Book review: Brooklyn Follies

By Elisa Fernández

Brooklyn FolliesThis novel takes place during the months previous to the terrorist attack on September 11th, 2001 and the last paragraph of this book refers to this date. From my point of view the reference to this moment is essential for the story because it is a premonition that the world might change after this event.

According to the main idea, Auster tries to take a step back, it seems that the main characters remind us of the stars of the white and black films in the fifties, that past time when relationships and a sense of community made more  sense than nowadays.

The thread of this book is Nathan Glass, the cynic and experienced Uncle Nat, a 59-year-old retired insurance salesman, divorced, with a stormy relationship with his daughter Rachel and in remission from a lung-cancer. He comes back to Brooklyn where he was born and, as he says, a good place to die. In order to fill his days he starts to write a book about the mistakes, embarrassments and mishaps accomplished by himself and other human beings. His project is titled ‘The Book of Human Folly’.
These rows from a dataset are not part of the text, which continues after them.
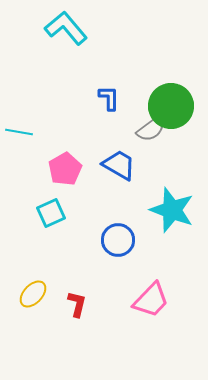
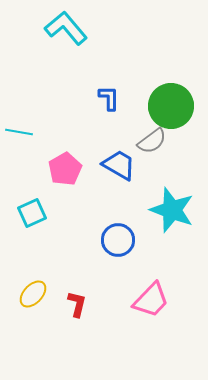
gray semicircle: moved 1 px right, 12 px down
cyan square: moved 19 px left
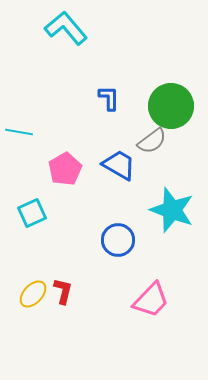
red L-shape: moved 14 px left, 13 px up
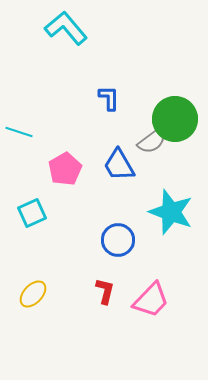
green circle: moved 4 px right, 13 px down
cyan line: rotated 8 degrees clockwise
blue trapezoid: rotated 150 degrees counterclockwise
cyan star: moved 1 px left, 2 px down
red L-shape: moved 42 px right
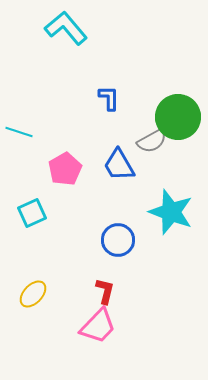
green circle: moved 3 px right, 2 px up
gray semicircle: rotated 8 degrees clockwise
pink trapezoid: moved 53 px left, 26 px down
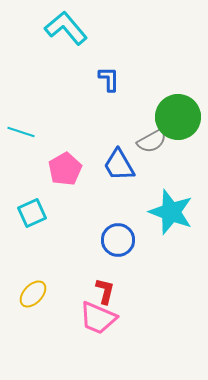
blue L-shape: moved 19 px up
cyan line: moved 2 px right
pink trapezoid: moved 8 px up; rotated 69 degrees clockwise
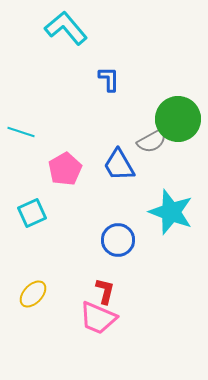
green circle: moved 2 px down
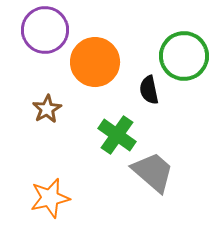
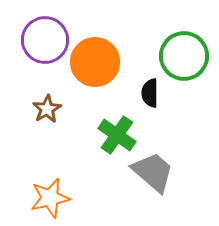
purple circle: moved 10 px down
black semicircle: moved 1 px right, 3 px down; rotated 12 degrees clockwise
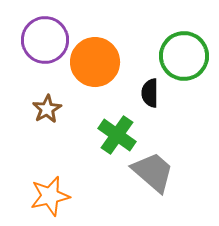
orange star: moved 2 px up
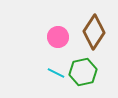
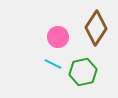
brown diamond: moved 2 px right, 4 px up
cyan line: moved 3 px left, 9 px up
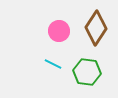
pink circle: moved 1 px right, 6 px up
green hexagon: moved 4 px right; rotated 20 degrees clockwise
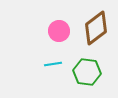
brown diamond: rotated 20 degrees clockwise
cyan line: rotated 36 degrees counterclockwise
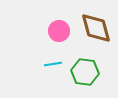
brown diamond: rotated 68 degrees counterclockwise
green hexagon: moved 2 px left
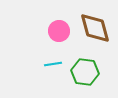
brown diamond: moved 1 px left
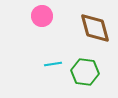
pink circle: moved 17 px left, 15 px up
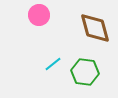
pink circle: moved 3 px left, 1 px up
cyan line: rotated 30 degrees counterclockwise
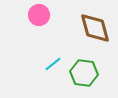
green hexagon: moved 1 px left, 1 px down
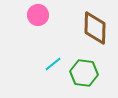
pink circle: moved 1 px left
brown diamond: rotated 16 degrees clockwise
But the fate involves him in other lives in an insistent role of chance and coincidence: he meets his honest nephew Tom, his niece Aurora and her stubborn daughter Lucy, who together with other characters, represent a wide range of problems and feelings. He helps them by giving advice, lending money, providing with accommodation. He tries to rebuild their lives in order to get the happiness that they deserve.

To sum up, the book gives a positive atmosphere and confidence to overcome their and your own troubles. Consequently, I recommend this book deeply, especially for let-down and disappointed souls.

In spite of its wide range of vocabulary, plenty of slang American terms,  this addictive story is easy to read and follow from the first page.